Us English majors have been highly trained to find symbolism in everything, connect dots that only vaguely exist, and make it our jobs to find feminism, class struggle, or the loss of innocence (sometimes all three) in just about anything--whether it's really there or not.  Unsurprisingly, in this professional and emotional limbo of my post-grad life I've become something of a personal symbologist, hoping that some sign or way of the wind can tell me what to do in the next few months of my life.

Here's the thing, I have never been a girl of bullying passions. I have always been in the role of thinker, creator, and analyzer, but never the position of dreamer.  I do not know what I want, and that has forever and always been my problem I've managed to hide with good grades, roadtrips, and dessert recipes..

Internships, jobs, career.  What the fuck do I want to do?  Something in book publishing or magazine writing sounds fun.

But I wouldn't have applied for internships in college and I'm still too afraid to apply because of three painful truths: (1) I'm not ready to be brave to move to a new state (2) I'm not sure these jobs are what I want and (3) I don't think my relationship would and should try another long round of long-distance.

I feel as though I linger more than others.  If you look around, people change friend groups, styles, cities, and jobs at whiplash speed.  I stayed at a job I shouldn't have for over four years, I managed a long-distance relationship throughout college, I consider myself friends with people who see me as someone they just hang out with, not to mention that neither Arizona nor San Diego were ever my first choices of places to live but I kept returning to both again and again. Am I stalling here in post-college life, or am I lingering in my own confusion (but with a nice tan)?

I'm beginning to form long views of my life.  What job do I want in 10 years?  Is he who I'm going to be with in 10 years?  Where do I want to live in 10 years?  These questions and questions.  The bf likes to point out that I have nothing but good things to look forward to in the next few weeks: we have a party in two weeks, a concert at the end of the month, I have a style challenge to finish before Day 55 of my blogging, I'm enjoying a current food challenge and new Dessert Sundays....but why do I have this creeping dread that I'm making mistakes in my life plan?  My worst fear to wake up at 40 and be working at CVS.

Long vision.  This puff of smoke playground of the beach isn't me.  Long vision.  I want to be proud of something and of myself.  Long vision.  I want to live in a Pottery Barn house, a passport full of stamps, with a partner who builds me up, with a career that brings me happiness, with a style and a grace of confidence I haven't gained yet.  And maybe a weenie dog.  Long vision.  I need to try.

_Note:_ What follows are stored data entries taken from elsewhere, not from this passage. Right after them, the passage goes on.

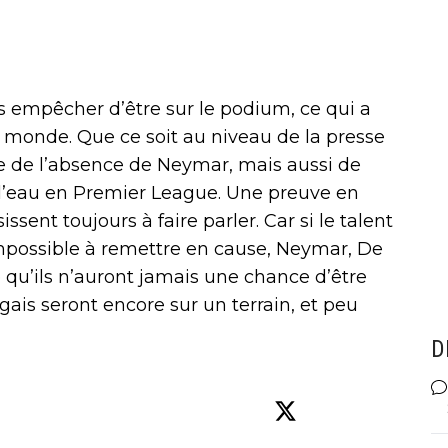
s empêcher d’être sur le podium, ce qui a
e monde. Que ce soit au niveau de la presse
ne de l’absence de Neymar, mais aussi de
l’eau en Premier League. Une preuve en
sent toujours à faire parler. Car si le talent
impossible à remettre en cause, Neymar, De
qu’ils n’auront jamais une chance d’être
ugais seront encore sur un terrain, et peu
D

But back to the 15 year old jeep.  I know a girl whose fierce localism and respect for the old order convinced me she was one of those who proudly lingers.  I never thought she'd actually get her driver's license.  She did 5 months ago.  I never thought she'd leave her neighborhood.  She did 2 months ago.  I never thought she'd save enough to buy her own car.  She did last week.  It's so her.  Cute but tough.  She changed and is moving forward.  Maybe I should to.

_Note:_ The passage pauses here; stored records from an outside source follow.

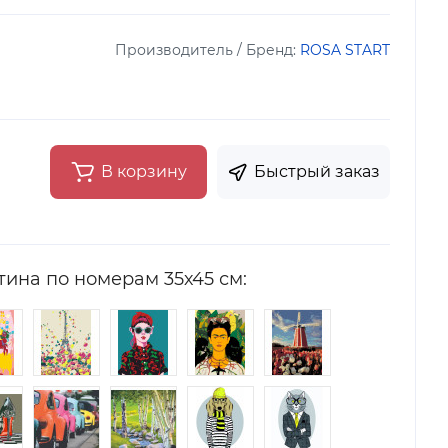
Производитель / Бренд:
ROSA START
В корзину
Быстрый заказ
тина по номерам 35х45 см: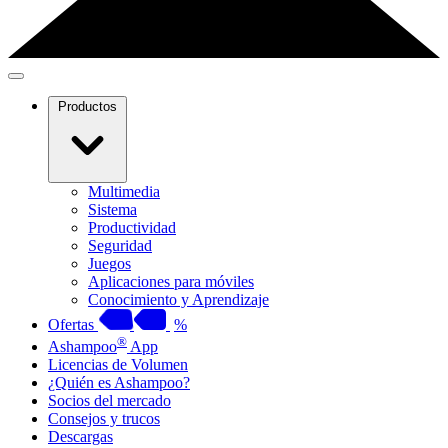
Productos
Multimedia
Sistema
Productividad
Seguridad
Juegos
Aplicaciones para móviles
Conocimiento y Aprendizaje
Ofertas
%
®
Ashampoo
App
Licencias de Volumen
¿Quién es Ashampoo?
Socios del mercado
Consejos y trucos
Descargas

And so I'm taking baby steps.  I've been on a few websites this morning and I found that 

Scholastic Books is not offering internships this year but is hosting a number of jobs
Salon Magazine is always offering internships
Penguin House is offering internships
Random House is not offering internships but is offering jobs
Yahoo Shine is something I'm looking into.

I'm scared.  I haven't actually applied yet but I will.  And in the meantime I need to apply to a job here in SD.  (breathe).  (just breathe).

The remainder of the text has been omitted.